Evlilik fikrine ancak ABD’nin tüm eyaletlerinde eşcinsel evlilik legal olduğunda sıcak baktığını söyleyen ve bir de gerçekten sevdiği bir adamı bulması gerektiğine inanan… Tek çocuk olduğu için kardeşlik duygusunu, evlatlık aldığı altı yaşındaki Jackson ve bir buçuk yaşındaki August ile gözlemleyebilen Charlize Theron, anne olmanın kendisine çok şey kazandırdığını belirtmeden geçmiyor. “Artık en huzurlu uyanışlarımı çocuklarımla yaşıyorum. Birlikte sahile gidiyoruz, arkadaşlarla yemek yiyoruz. Hayat, tam da böyle bir hayat demek benim için.”

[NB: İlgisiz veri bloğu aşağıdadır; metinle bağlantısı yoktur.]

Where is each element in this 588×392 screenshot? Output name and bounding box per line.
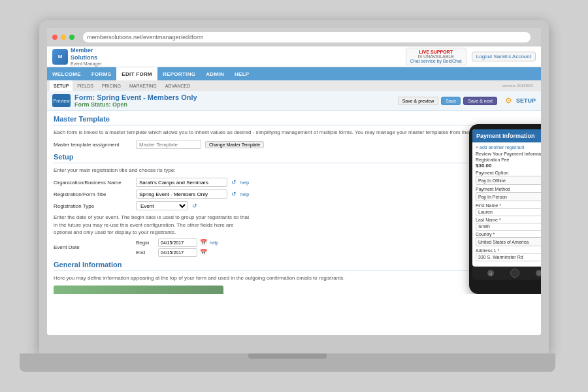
nav-bar: WELCOME FORMS EDIT FORM REPORTING ADMIN … xyxy=(47,67,541,80)
form-title-input[interactable] xyxy=(136,189,227,199)
form-title: Form: Spring Event - Members Only xyxy=(74,93,197,101)
browser-chrome: membersolutions.net/eventmanager/editfor… xyxy=(47,28,541,46)
phone-payment-header: Payment Information xyxy=(472,129,541,142)
org-name-input[interactable] xyxy=(136,178,227,187)
setup-label: SETUP xyxy=(516,97,536,104)
nav-admin[interactable]: ADMIN xyxy=(201,67,229,80)
logo-icon: M xyxy=(52,49,68,65)
setup-icon: ⚙ xyxy=(505,96,512,105)
nav-welcome[interactable]: WELCOME xyxy=(47,67,86,80)
nav-reporting[interactable]: REPORTING xyxy=(157,67,201,80)
master-template-input[interactable] xyxy=(136,140,201,149)
form-header: Preview Form: Spring Event - Members Onl… xyxy=(47,91,541,111)
phone-payment-method-select: Pay In Person ▾ xyxy=(476,192,541,201)
phone-address-input: 330 S. Warminster Rd xyxy=(476,253,541,261)
master-template-section: Master Template Each form is linked to a… xyxy=(54,115,534,149)
calendar-icon[interactable]: 📅 xyxy=(200,239,207,246)
help-link[interactable]: help xyxy=(240,180,249,185)
main-area: Master Template Each form is linked to a… xyxy=(47,111,541,294)
setup-section-title: Setup xyxy=(54,153,534,163)
subnav-marketing[interactable]: MARKETING xyxy=(125,80,161,91)
action-buttons: Save & preview Save Save & next ⚙ SETUP xyxy=(398,96,536,105)
phone-navigation: ◁ □ xyxy=(472,267,541,280)
phone-lastname-label: Last Name * xyxy=(476,218,541,222)
version-badge: version: 20180SA xyxy=(497,83,538,88)
laptop-shell: membersolutions.net/eventmanager/editfor… xyxy=(39,20,549,353)
reg-type-select[interactable]: Event xyxy=(136,201,188,210)
phone-country-label: Country * xyxy=(476,232,541,237)
begin-date-input[interactable] xyxy=(158,238,197,247)
end-date-input[interactable] xyxy=(158,248,197,257)
minimize-dot xyxy=(61,35,66,40)
master-template-desc: Each form is linked to a master template… xyxy=(54,129,534,136)
logo-text: Member Solutions xyxy=(71,47,101,61)
phone-home-btn xyxy=(510,269,519,278)
laptop-screen: membersolutions.net/eventmanager/editfor… xyxy=(47,28,541,335)
general-info-desc: Here you may define information appearin… xyxy=(54,274,534,282)
phone-lastname-input: Smith xyxy=(476,223,541,231)
save-preview-button[interactable]: Save & preview xyxy=(398,97,439,105)
url-bar[interactable]: membersolutions.net/eventmanager/editfor… xyxy=(83,32,531,42)
setup-desc: Enter your main registration title and c… xyxy=(54,167,534,174)
phone-recent-btn: □ xyxy=(536,270,541,276)
nav-edit-form[interactable]: EDIT FORM xyxy=(116,67,157,80)
close-dot xyxy=(52,35,57,40)
sub-nav: SETUP FIELDS PRICING MARKETING ADVANCED … xyxy=(47,80,541,91)
form-status: Form Status: Open xyxy=(74,101,197,108)
calendar-icon-2[interactable]: 📅 xyxy=(200,249,207,255)
logo-area: M Member Solutions Event Manager xyxy=(52,47,101,66)
maximize-dot xyxy=(69,35,74,40)
refresh-icon-2[interactable]: ↺ xyxy=(231,191,237,197)
end-date-row: End 📅 xyxy=(136,248,218,257)
refresh-icon-3[interactable]: ↺ xyxy=(192,203,197,209)
subnav-setup[interactable]: SETUP xyxy=(50,80,73,91)
event-date-label: Event Date xyxy=(54,244,132,250)
phone-device: Payment Information + add another regist… xyxy=(469,124,541,294)
phone-payment-method-label: Payment Method xyxy=(476,187,541,191)
phone-firstname-label: First Name * xyxy=(476,203,541,208)
phone-address-label: Address 1 * xyxy=(476,248,541,253)
help-link-3[interactable]: help xyxy=(210,240,218,245)
logo-sub: Event Manager xyxy=(71,61,101,66)
preview-button[interactable]: Preview xyxy=(52,94,71,107)
top-bar: M Member Solutions Event Manager LIVE SU… xyxy=(47,46,541,67)
laptop-base xyxy=(20,353,555,372)
phone-back-btn: ◁ xyxy=(487,270,494,276)
help-link-2[interactable]: help xyxy=(240,192,249,197)
end-label: End xyxy=(136,250,155,255)
form-header-left: Preview Form: Spring Event - Members Onl… xyxy=(52,93,197,108)
master-template-row: Master template assignment Change Master… xyxy=(54,140,534,149)
form-title-group: Form: Spring Event - Members Only Form S… xyxy=(74,93,197,108)
begin-label: Begin xyxy=(136,240,155,246)
main-content: Master Template Each form is linked to a… xyxy=(47,111,541,294)
master-template-label: Master template assignment xyxy=(54,142,132,148)
subnav-pricing[interactable]: PRICING xyxy=(98,80,125,91)
change-master-template-button[interactable]: Change Master Template xyxy=(205,141,264,148)
phone-screen: Payment Information + add another regist… xyxy=(472,129,541,267)
phone-content: + add another registrant Review Your Pay… xyxy=(472,142,541,265)
phone-country-select: United States of America ▾ xyxy=(476,237,541,246)
general-info-section: General Information Here you may define … xyxy=(54,261,534,294)
begin-date-row: Begin 📅 help xyxy=(136,238,218,247)
logout-button[interactable]: Logout Sarah's Account xyxy=(472,52,536,61)
phone-payment-option-label: Payment Option xyxy=(476,171,541,175)
setup-section: Setup Enter your main registration title… xyxy=(54,153,534,257)
org-name-label: Organization/Business Name xyxy=(54,180,132,186)
phone-fee-value: $30.00 xyxy=(476,163,541,169)
phone-payment-option-select: Pay In Offline ▾ xyxy=(476,176,541,185)
subnav-advanced[interactable]: ADVANCED xyxy=(161,80,194,91)
app-content: M Member Solutions Event Manager LIVE SU… xyxy=(47,46,541,335)
banner-image xyxy=(54,286,223,294)
form-title-label: Registration/Form Title xyxy=(54,191,132,197)
event-date-row: Event Date Begin 📅 help xyxy=(54,238,534,257)
nav-forms[interactable]: FORMS xyxy=(86,67,116,80)
support-badge: LIVE SUPPORT IS UNAVAILABLE Chat service… xyxy=(406,48,466,65)
save-button[interactable]: Save xyxy=(441,97,461,105)
nav-help[interactable]: HELP xyxy=(229,67,255,80)
form-title-row: Registration/Form Title ↺ help xyxy=(54,189,534,199)
phone-fee-label: Registration Fee xyxy=(476,157,541,162)
refresh-icon[interactable]: ↺ xyxy=(231,179,237,186)
save-next-button[interactable]: Save & next xyxy=(463,97,497,105)
phone-firstname-input: Lauren xyxy=(476,208,541,216)
subnav-fields[interactable]: FIELDS xyxy=(73,80,97,91)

Geçtiğimiz yıllarda The Ellen DeGeneres Show’a konuk olan aktris, kendi sektöründen birçok erkeğin profillerinin yer aldığı, Tinder benzeri bir flört uygulamasına arkadaşının önerisiyle katıldığını ve orada neler olup bittiğini öğrenmeye çalıştığını esprili ve bir o kadar teknolojiden uzak bir dille anlatıyor. “Bir sürü erkeğin profil fotoğrafı var ve bazıları gerçekten de çıplak. Siz parmağınızla fotoğrafları kaydırıp bir sonraki profile bakabiliyorsunuz. Onları beğenmediğinizde galiba anlıyorlar, bunu görüyorlar. Galiba bir de onlara mesaj yazabiliyorsunuz. Bu şekilde ilişkiniz başlıyor. Bu, benim için inanılmaz tuhaf bir şey. O insanı tanımıyorsun, seksi ya da şirin konuşmalar falan geçiyor arada. Bilmiyorum, belki de işte bu yüzden bekârım.”

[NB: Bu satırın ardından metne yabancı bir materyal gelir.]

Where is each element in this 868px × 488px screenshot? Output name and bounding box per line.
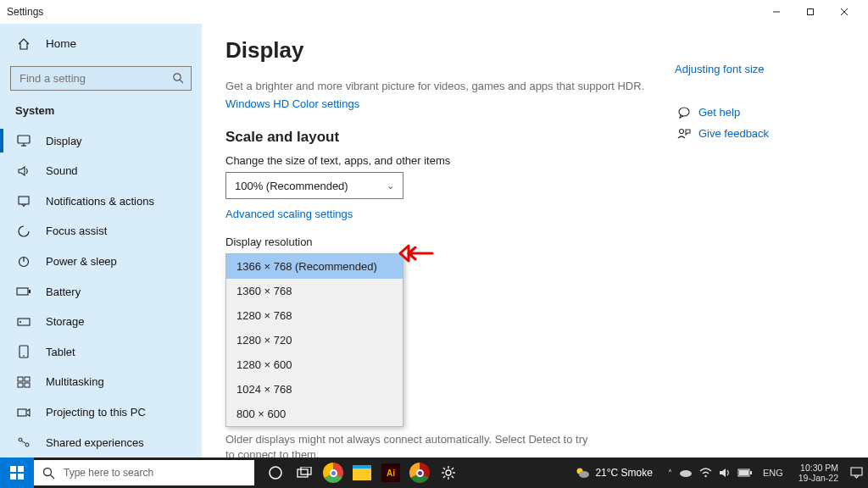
resolution-option[interactable]: 1360 × 768 bbox=[226, 279, 403, 303]
shared-experiences-icon bbox=[15, 436, 32, 448]
advanced-scaling-link[interactable]: Advanced scaling settings bbox=[225, 208, 675, 220]
resolution-option[interactable]: 800 × 600 bbox=[226, 402, 403, 426]
sidebar-search-input[interactable] bbox=[18, 71, 172, 86]
display-icon bbox=[15, 135, 32, 147]
svg-point-48 bbox=[680, 470, 692, 477]
sidebar-item-projecting[interactable]: Projecting to this PC bbox=[0, 397, 202, 428]
svg-rect-30 bbox=[10, 474, 16, 480]
window-title: Settings bbox=[7, 6, 43, 18]
sidebar-item-label: Power & sleep bbox=[46, 255, 117, 268]
tray-chevron-icon[interactable]: ˄ bbox=[668, 469, 672, 478]
tray-clock[interactable]: 10:30 PM 19-Jan-22 bbox=[793, 463, 843, 483]
resolution-option[interactable]: 1366 × 768 (Recommended) bbox=[226, 254, 403, 279]
taskbar-app-explorer[interactable] bbox=[348, 458, 376, 488]
task-view-button[interactable] bbox=[290, 458, 319, 488]
sidebar-item-storage[interactable]: Storage bbox=[0, 307, 202, 337]
resolution-option[interactable]: 1280 × 720 bbox=[226, 328, 403, 352]
projecting-icon bbox=[15, 407, 32, 419]
give-feedback-link[interactable]: Give feedback bbox=[675, 127, 844, 140]
sidebar-item-notifications[interactable]: Notifications & actions bbox=[0, 186, 202, 217]
sidebar-item-power-sleep[interactable]: Power & sleep bbox=[0, 247, 202, 277]
svg-rect-53 bbox=[851, 468, 862, 475]
hdr-description: Get a brighter and more vibrant picture … bbox=[225, 79, 675, 94]
svg-rect-52 bbox=[750, 471, 752, 474]
cortana-button[interactable] bbox=[261, 458, 290, 488]
resolution-option[interactable]: 1280 × 600 bbox=[226, 352, 403, 377]
svg-rect-22 bbox=[18, 409, 26, 416]
svg-line-5 bbox=[180, 80, 183, 84]
tray-language[interactable]: ENG bbox=[760, 468, 787, 478]
close-button[interactable] bbox=[827, 0, 861, 24]
notifications-icon bbox=[15, 195, 32, 207]
svg-point-47 bbox=[579, 471, 589, 478]
sidebar-item-label: Multitasking bbox=[46, 375, 104, 388]
resolution-option[interactable]: 1024 × 768 bbox=[226, 377, 403, 402]
start-button[interactable] bbox=[0, 458, 34, 488]
tray-battery-icon[interactable] bbox=[737, 469, 753, 477]
sidebar-search[interactable] bbox=[10, 66, 192, 92]
svg-point-24 bbox=[25, 443, 29, 446]
svg-point-15 bbox=[19, 321, 21, 323]
svg-rect-28 bbox=[10, 466, 16, 472]
adjusting-font-size-link[interactable]: Adjusting font size bbox=[675, 63, 844, 75]
svg-rect-20 bbox=[18, 383, 23, 387]
taskbar-app-chrome[interactable] bbox=[319, 458, 348, 488]
svg-rect-51 bbox=[739, 470, 748, 475]
feedback-icon bbox=[675, 128, 693, 140]
svg-point-4 bbox=[174, 74, 181, 80]
maximize-button[interactable] bbox=[793, 0, 827, 24]
right-panel: Adjusting font size Get help Give feedba… bbox=[675, 34, 844, 447]
resolution-label: Display resolution bbox=[225, 236, 675, 248]
svg-line-42 bbox=[443, 468, 445, 469]
sidebar-item-label: Battery bbox=[46, 286, 81, 298]
sidebar-group-system: System bbox=[0, 99, 202, 125]
taskbar-app-illustrator[interactable]: Ai bbox=[376, 458, 405, 488]
tablet-icon bbox=[15, 345, 32, 358]
storage-icon bbox=[15, 317, 32, 327]
svg-rect-9 bbox=[19, 197, 29, 204]
taskbar-pinned: Ai bbox=[261, 458, 463, 488]
tray-volume-icon[interactable] bbox=[719, 468, 731, 478]
taskbar-app-settings[interactable] bbox=[434, 458, 463, 488]
sidebar-item-sound[interactable]: Sound bbox=[0, 156, 202, 186]
main-content: Display Get a brighter and more vibrant … bbox=[202, 24, 868, 458]
scale-combo-value: 100% (Recommended) bbox=[235, 180, 348, 192]
tray-onedrive-icon[interactable] bbox=[679, 468, 693, 478]
sidebar-item-multitasking[interactable]: Multitasking bbox=[0, 367, 202, 397]
svg-rect-29 bbox=[18, 466, 24, 472]
sidebar-item-label: Display bbox=[46, 135, 82, 147]
minimize-button[interactable] bbox=[760, 0, 793, 24]
weather-widget[interactable]: 21°C Smoke bbox=[575, 466, 653, 480]
resolution-option[interactable]: 1280 × 768 bbox=[226, 303, 403, 328]
sidebar-home[interactable]: Home bbox=[0, 29, 202, 59]
annotation-arrow bbox=[398, 242, 436, 264]
scale-label: Change the size of text, apps, and other… bbox=[225, 154, 675, 167]
sidebar-item-shared-experiences[interactable]: Shared experiences bbox=[0, 427, 202, 458]
taskbar-search-placeholder: Type here to search bbox=[64, 467, 153, 479]
help-icon bbox=[675, 107, 693, 119]
sidebar-item-label: Projecting to this PC bbox=[46, 406, 146, 419]
hd-color-settings-link[interactable]: Windows HD Color settings bbox=[225, 97, 675, 110]
svg-rect-1 bbox=[808, 9, 814, 15]
sidebar: Home System Display Sound Notifications … bbox=[0, 24, 202, 458]
sidebar-home-label: Home bbox=[46, 37, 76, 50]
get-help-link[interactable]: Get help bbox=[675, 106, 844, 119]
taskbar-app-chrome-canary[interactable] bbox=[405, 458, 434, 488]
svg-point-17 bbox=[23, 356, 25, 358]
sidebar-item-battery[interactable]: Battery bbox=[0, 276, 202, 307]
window-titlebar: Settings bbox=[0, 0, 868, 24]
resolution-dropdown[interactable]: 1366 × 768 (Recommended) 1360 × 768 1280… bbox=[225, 253, 403, 427]
svg-line-25 bbox=[22, 441, 26, 444]
svg-rect-36 bbox=[301, 467, 311, 474]
scale-combo[interactable]: 100% (Recommended) ⌄ bbox=[225, 172, 403, 199]
svg-rect-31 bbox=[18, 474, 24, 480]
sidebar-item-tablet[interactable]: Tablet bbox=[0, 337, 202, 368]
sidebar-item-focus-assist[interactable]: Focus assist bbox=[0, 216, 202, 247]
scale-layout-heading: Scale and layout bbox=[225, 129, 675, 146]
tray-wifi-icon[interactable] bbox=[699, 468, 712, 478]
sidebar-item-display[interactable]: Display bbox=[0, 125, 202, 156]
sidebar-item-label: Shared experiences bbox=[46, 436, 144, 449]
svg-rect-35 bbox=[298, 469, 308, 477]
taskbar-search[interactable]: Type here to search bbox=[34, 460, 254, 485]
tray-action-center-icon[interactable] bbox=[850, 467, 863, 479]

Bugün “kusursuz güzellik” kavramıyla özdeşleşen altın orana sahip bir kadının, bekârlığı ve bekâr anneliği tercih etmesi, pek çoklarına anlaşılır gelmese de, o, çocuklarını ve kariyerini erkeklerden daha önde tutmayı tercih ettiğini her zaman açıkça dile getiriyor.

SİNEMA FİLMLERİNE DEVAM…

2016 yılında Fox News’te yaşanan taciz skandalını anlatan “Skandal” (Bombshell) filmiyle 2020’de en iyi kadın oyuncu Oscar’ına üçüncü defa aday olan Theron (2006’da da “Tek Başına” filmiyle aday olmuştu) 2021’de yepyeni filmiyle beyazperde de arz-ı endam edecek. “Hızlı ve Öfkeli” serisinin 9. filminde rol alacak olan Theron, 2023’te de başka bir devam filmi olan “Mad Max: The Wasteland”de yer alacak. Ne sinema Charlize Theron’dan ne Charlize Theron sinemadan vazgeçecek gibi görünüyor. Seyirci onun o sarışın parıltısını, porselen güzelliğini ve kırılgan ama güçlü ifadesini görmeyi çok seviyor. Charlize Theron bir yıldız ama öyle bir yıldız değil, o bir kutup yıldızı. Daima parlayan, asla kaybolmayan, hep orada, hiç sönmeyen…


KISA KISA CHARLIZE THERON:

Etkilendiği yıldız kadınlar: Marily Monroe ve Bette Davis.
Yıllık kazancı: 2020’de 160 milyon dolar
Boyu: 1.77m
Moulin Rogue: 2001 yapımı filmindeki Satine rolünü tam alıyordu ki Nicole Kidman rolün sahibi oldu.
Nelson Mandela: 2004 yılında “Cani” filmiyle Oscar’ı kazandıktan sonra Nelson Mandela tarafından Güney Afrika’ya evine davet edildi. Mandela ona büyük bir parti verdi, ona sarıldı ve ülkelerine dikkat çektiği için teşekkür etti. Theron gözyaşlarını tutamadı.
Barış Elçisi: AIDS, sıtma ve tüberkülozla mücadeleye yardımcı olan The Global Fund’ın tanıtımı da dahil olmak üzere pek çok hayır işi yapıyor. 2008 yılında Birleşmiş Milletler tarafından “Barış Elçisi” unvanı ile ödüllendirildi.

BU YAZI, PSYCHOLOGIES TÜRKİYE İÇİN 2018 YILINDA KALEME ALINMIŞ VE AJANDAKOLİK İÇİN GÜNCELLENEREK YENİDEN YAZILMIŞTIR.